(Zusammenfassung)
Bern (awp/sda) - Der Bund soll angeschlagenen Schweizer Stahl- und Aluminiumwerken helfen. Das wollen die eidgenössischen Räte grundsätzlich. Vier "strategisch bedeutende" Werke in diesem Bereich sollen für eine Übergangszeit von vier Jahren weniger für ihren Strom bezahlen müssen.
Nach dem Nationalrat hat sich am Montag auch der Ständerat hinter eine für dringlich erklärte Änderung des Stromversorgungsgesetzes gestellt. Es verbleiben aber Differenzen zwischen den beiden Räten, so dass die Vorlage wieder zurück in den Nationalrat geht.
Konkret soll den vier Werken zwischen 1. Januar 2025 und dem 31. Dezember 2028 ein Teil der Gebühren für die Nutzung des Stromnetzes erlassen werden. Im ersten Jahr sollen die Gebühren um 50 Prozent reduziert werden, im zweiten um 37,5 Prozent, im dritten um 25 Prozent und im vierten um 12,5 Prozent. Für diesen Rabatt aufkommen sollen alle Stromkonsumenten solidarisch.
Die staatliche Hilfe soll unter bestimmten Bedingungen fliessen: Zur Absicherung sollen die Unternehmen Standortgarantien abgeben. Halten sie die Auflagen nicht ein, sollen sie die Subventionen zurückzahlen müssen.
Der Ständerat verlangt unter anderem auch, dass die Elektrizitätskosten der fraglichen Firmen mindestens 5 Prozent der Bruttowertschöpfung ausmachen müssen. Zudem sollen alle Kader- und Verwaltungsratsmitglieder während der staatlichen Unterstützung auf Boni verzichten müssen. Schliesslich soll der Bund nur einspringen, wenn der Standortkanton des Unternehmens ebenfalls Finanzhilfen gewährt.
Umstrittene Verfassungsmässigkeit
Beat Rieder (Mitte, VS) sagte am Montag, eine Kommissionsmehrheit sei vor allem aus einem Grund für den staatlichen Eingriff: Andere Staaten betrieben in der Stahlbranche eine starke Industriepolitik, griffen also in die freie Marktwirtschaft ein. Rieder präsidiert die vorberatende Kommission für Umwelt, Raumplanung und Energie des Ständerats (Urek-S).
Rieder sagte auch, die Schweizer Stahlwerke seien wichtig fürs Rezyklieren von Stahlschrott. Bei einer Verlagerung der Schweizer Stahlproduktion würde ein um 220'000 Tonnen höherer CO2-Ausstoss resultieren, als wenn die Schweizer Firmen weitermachen könnten.

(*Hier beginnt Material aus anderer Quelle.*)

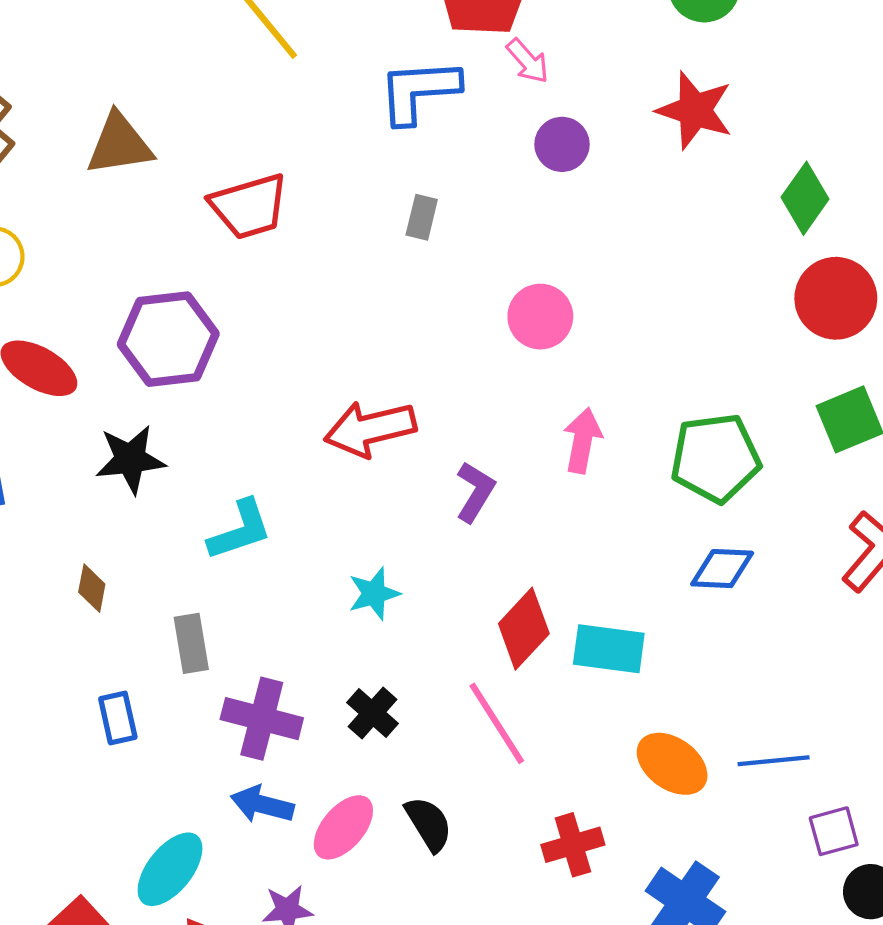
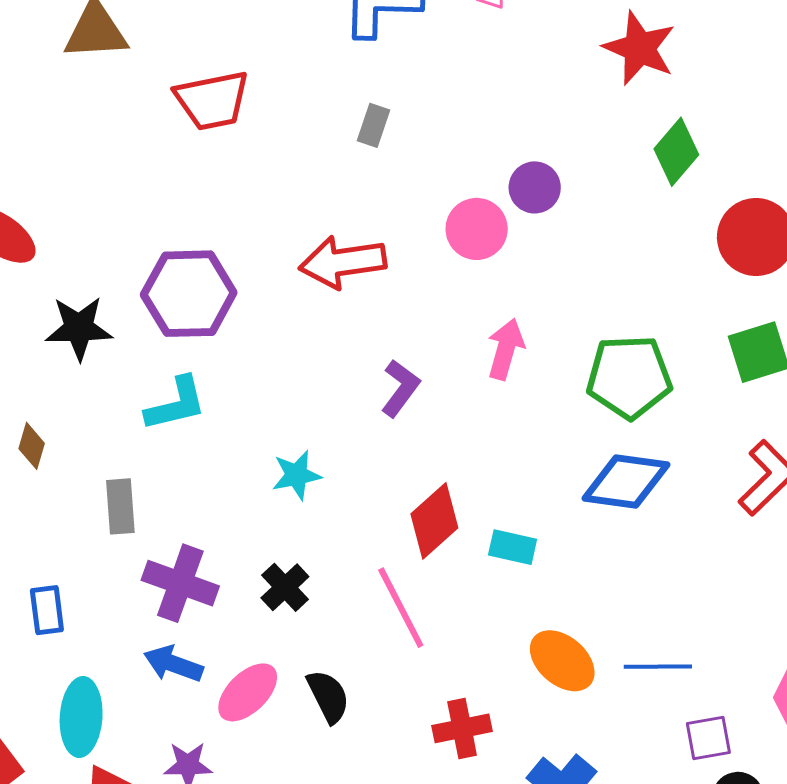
purple circle: (562, 144) -> (535, 187), moved
green diamond: (805, 198) -> (676, 152), moved
purple hexagon: (168, 339) -> (189, 294), moved
red arrow: (370, 429) -> (343, 262), moved
blue diamond: (722, 569) -> (626, 481), size x1.4
cyan rectangle: (609, 649) -> (513, 547), size x0.7
blue rectangle: (118, 718) -> (47, 610), moved
cyan ellipse: (170, 869) -> (81, 717), turned -40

Auch andere Ständeratsmitglieder betonten den ökologischen Wert einer staatlichen Hilfe für die Stahlwerke: Unzählige Lastwagenfahrten entfielen, wenn die Firmen weitermachen könnten.
Die Gegner im Ständerat bezweifelten hingegen, dass eine staatliche Hilfe für eine Branche verfassungsmässig ist. Zudem habe der Staat keine Industriepolitik zu betreiben, sagte etwa Thierry Burkart (FDP/AG). Strukturwandel habe es immer gegeben, und er mache die Wirtschaft wettbewerbsfähig. Es gebe keinen Stahlmangel.
Standortpolitik sei Sache der Kantone, sagte Daniel Fässler (Mitte/AI). Andere Firmen, etwa im Bereich Papier, könnten auch Unterstützung gebrauchen, sagte Andrea Gmür-Schönenberger (Mitte/LU).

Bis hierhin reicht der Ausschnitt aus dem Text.